Sam Franklin admitted Manny Diaz’s departure after 18 days as Temple University’s football coach could have hurt the team’s spirits. But that won’t be the case for this team, he and his teammates say.
When the senior linebacker joined the team in 2016, the graduating class told him, “it doesn’t really matter about coaches, it matters about the team.”
The players have formed a brotherhood that will withstand a head-coach carousel, like the one Temple Athletics found themselves on this past month, Franklin and several other players said.
Before newly named coach Rod Carey addressed the media on Friday, athletic director Patrick Kraft said the players, not the coaches, make the program. He credits this as the reason the program has been successful in recent years.
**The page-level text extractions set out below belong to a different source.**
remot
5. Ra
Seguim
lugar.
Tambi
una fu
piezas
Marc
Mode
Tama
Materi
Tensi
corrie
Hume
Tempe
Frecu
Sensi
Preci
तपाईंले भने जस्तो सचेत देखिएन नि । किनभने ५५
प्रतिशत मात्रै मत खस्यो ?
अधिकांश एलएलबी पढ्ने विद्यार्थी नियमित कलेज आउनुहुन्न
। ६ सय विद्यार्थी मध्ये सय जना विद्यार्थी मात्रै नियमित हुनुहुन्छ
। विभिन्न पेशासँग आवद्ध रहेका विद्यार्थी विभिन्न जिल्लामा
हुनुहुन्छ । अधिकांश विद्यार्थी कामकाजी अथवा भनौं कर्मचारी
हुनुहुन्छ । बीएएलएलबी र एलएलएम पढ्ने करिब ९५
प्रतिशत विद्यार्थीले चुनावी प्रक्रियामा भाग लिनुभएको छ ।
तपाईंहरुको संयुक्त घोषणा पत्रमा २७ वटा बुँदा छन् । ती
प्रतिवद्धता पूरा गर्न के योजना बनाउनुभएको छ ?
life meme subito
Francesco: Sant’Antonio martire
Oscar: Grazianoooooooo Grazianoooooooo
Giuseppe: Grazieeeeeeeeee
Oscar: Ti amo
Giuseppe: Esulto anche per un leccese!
They Owls’ upperclassmen will be spreading that message as Carey joins the Owls as the fifth coach hired since 2010. He inherits a program that had its winningest four-year stretch in history from 2015-18, despite the coaching changes. The only constant thing for this team is leaning on their teammates on and off the field.
“We’re gonna come together as a team like we’ve been doing,” Franklin said. “At the end of the day, [the players] are going to have to present and perform. We can learn the scheme, but effort, hard work and how hard you go, that’s all something the team controls.”
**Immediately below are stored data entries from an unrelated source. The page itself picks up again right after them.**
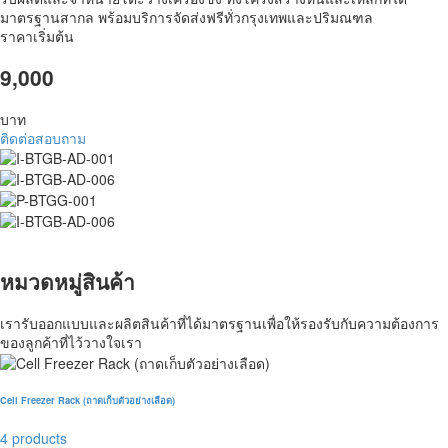
มาตรฐานสากล พร้อมบริการจัดส่งฟรีทั่วกรุงเทพและปริมณฑล
ราคาเริ่มต้น
9,000
บาท
ติดต่อสอบถาม
หมวดหมู่สินค้า
เรารับออกแบบและผลิตสินค้าที่ได้มาตรฐานเพื่อให้รองรับกับ
ความต้องการ
ของลูกค้าที่ไว้วางใจเรา
Cell Freezer Rack (ถาดเก็บตัวอย่างเลือด)
4 products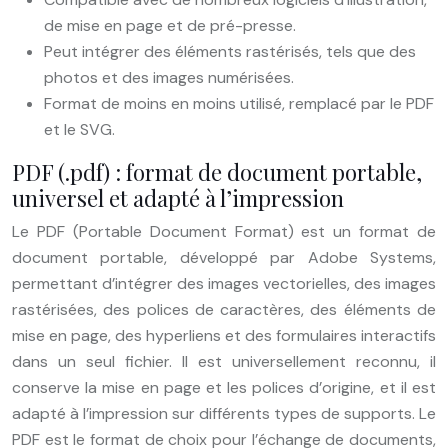
de mise en page et de pré-presse.
Peut intégrer des éléments rastérisés, tels que des
photos et des images numérisées.
Format de moins en moins utilisé, remplacé par le PDF
et le SVG.
PDF (.pdf) : format de document portable,
universel et adapté à l’impression
Le PDF (Portable Document Format) est un format de
document portable, développé par Adobe Systems,
permettant d’intégrer des images vectorielles, des images
rastérisées, des polices de caractères, des éléments de
mise en page, des hyperliens et des formulaires interactifs
dans un seul fichier. Il est universellement reconnu, il
conserve la mise en page et les polices d’origine, et il est
adapté à l’impression sur différents types de supports. Le
PDF est le format de choix pour l’échange de documents,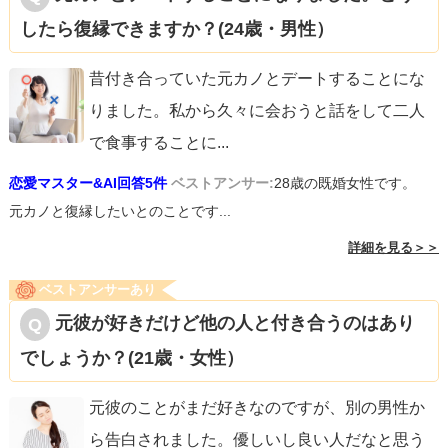
したら復縁できますか？(24歳・男性）
昔付き合っていた元カノとデートすることにな
りました。私から久々に会おうと話をして二人
で食事することに
...
恋愛マスター&AI回答5件
ベストアンサー:
28歳の既婚女性です。
元カノと復縁したいとのことです...
詳細を見る＞＞
ベストアンサーあり
元彼が好きだけど他の人と付き合うのはあり
でしょうか？(21歳・女性）
元彼のことがまだ好きなのですが、別の男性か
ら告白されました。優しいし良い人だなと思う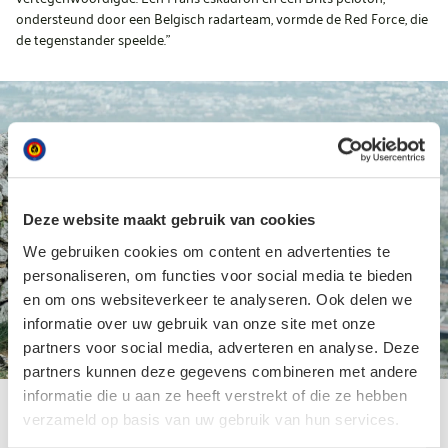
ondersteund door een Belgisch radarteam, vormde de Red Force, die
de tegenstander speelde.”
Deze website maakt gebruik van cookies
We gebruiken cookies om content en advertenties te
personaliseren, om functies voor social media te bieden
en om ons websiteverkeer te analyseren. Ook delen we
informatie over uw gebruik van onze site met onze
partners voor social media, adverteren en analyse. Deze
partners kunnen deze gegevens combineren met andere
informatie die u aan ze heeft verstrekt of die ze hebben
Drone en radar ter ondersteuning van de geallieerde
verzameld op basis van uw gebruik van hun services.
strijdkrachten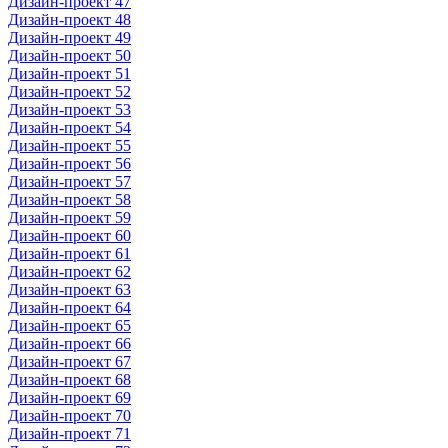
Дизайн-проект 47
Дизайн-проект 48
Дизайн-проект 49
Дизайн-проект 50
Дизайн-проект 51
Дизайн-проект 52
Дизайн-проект 53
Дизайн-проект 54
Дизайн-проект 55
Дизайн-проект 56
Дизайн-проект 57
Дизайн-проект 58
Дизайн-проект 59
Дизайн-проект 60
Дизайн-проект 61
Дизайн-проект 62
Дизайн-проект 63
Дизайн-проект 64
Дизайн-проект 65
Дизайн-проект 66
Дизайн-проект 67
Дизайн-проект 68
Дизайн-проект 69
Дизайн-проект 70
Дизайн-проект 71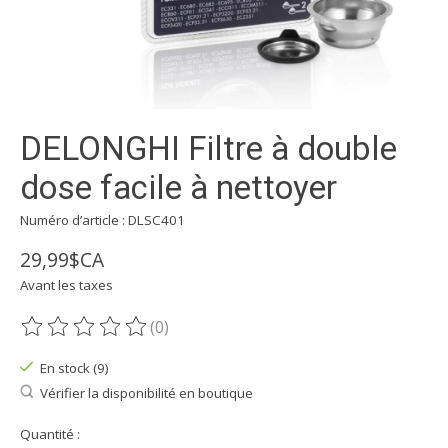
DELONGHI Filtre à double
dose facile à nettoyer
Numéro d’article : DLSC401
29,99$CA
Avant les taxes
(0)
Ce produit est évalué à
0
sur 5
En stock (9)
Vérifier la disponibilité en boutique
Quantité :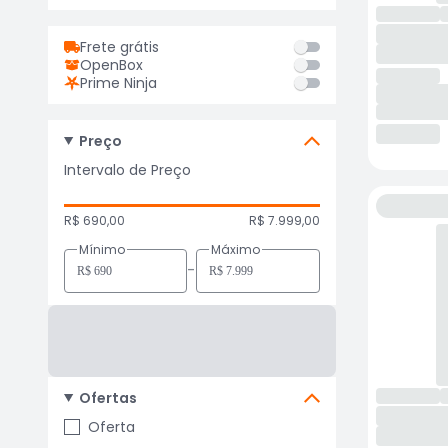
Frete grátis
OpenBox
Prime Ninja
Preço
Intervalo de Preço
R$ 690,00
R$ 7.999,00
Mínimo
Máximo
-
Ofertas
Oferta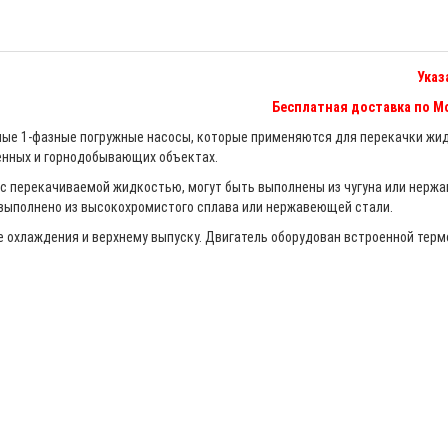
Указ
Бесплатная доставка по Мо
чные 1-фазные погружные насосы, которые применяются для перекачки жи
нных и горнодобывающих объектах.
 с перекачиваемой жидкостью, могут быть выполнены из чугуна или нержа
выполнено из высокохромистого сплава или нержавеющей стали.
 охлаждения и верхнему выпуску. Двигатель оборудован встроенной тер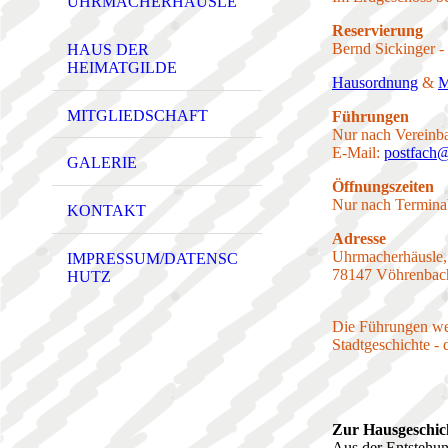
UHRMACHERHÄUSLE
Reservierung
Bernd Sickinger - 
HAUS DER
HEIMATGILDE
Hausordnung
&
M
MITGLIEDSCHAFT
Führungen
Nur nach Vereinba
E-Mail:
postfach@
GALERIE
Öffnungszeiten
Nur nach Termina
KONTAKT
Adresse
Uhrmacherhäusle,
IMPRESSUM/DATENSC
78147 Vöhrenbac
HUTZ
Die Führungen wer
Stadtgeschichte - 
Zur Hausgeschic
Aus der Entstehun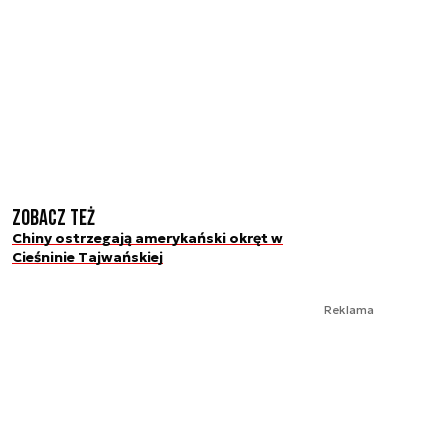
Zobacz też
Chiny ostrzegają amerykański okręt w
Cieśninie Tajwańskiej
Reklama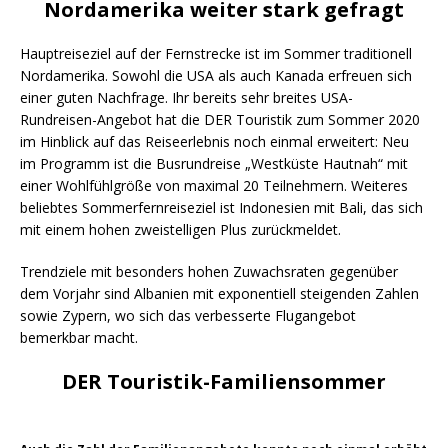
Nordamerika weiter stark gefragt
Hauptreiseziel auf der Fernstrecke ist im Sommer traditionell
Nordamerika. Sowohl die USA als auch Kanada erfreuen sich
einer guten Nachfrage. Ihr bereits sehr breites USA-
Rundreisen-Angebot hat die DER Touristik zum Sommer 2020
im Hinblick auf das Reiseerlebnis noch einmal erweitert: Neu
im Programm ist die Busrundreise „Westküste Hautnah“ mit
einer Wohlfühlgröße von maximal 20 Teilnehmern. Weiteres
beliebtes Sommerfernreiseziel ist Indonesien mit Bali, das sich
mit einem hohen zweistelligen Plus zurückmeldet.
Trendziele mit besonders hohen Zuwachsraten gegenüber
dem Vorjahr sind Albanien mit exponentiell steigenden Zahlen
sowie Zypern, wo sich das verbesserte Flugangebot
bemerkbar macht.
DER Touristik-Familiensommer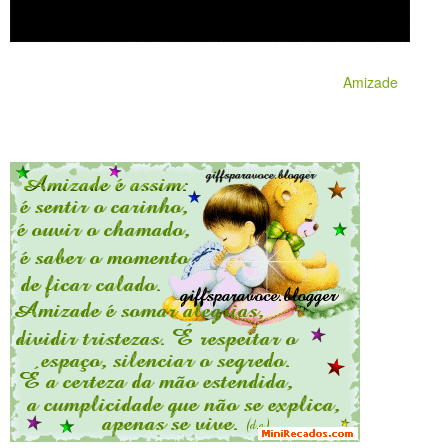
Amizade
As leaders, Franklin and redshirt-junior quarterback Anthony Russo, both of whom are on their fourth coach at Temple, feel they should relay that message to the younger Owls.
“I want to show the young guys that no matter what’s going on with the coaches coming and leaving, what really matters is the brotherhood in the locker room and that we are all going to work for each other,” Russo said.
Freshman running back Re’Mahn Davis, who joined the team as a mid-year enrollee, said he felt the strength of the Owls’ brotherhood, even before stepping on campus as an official student.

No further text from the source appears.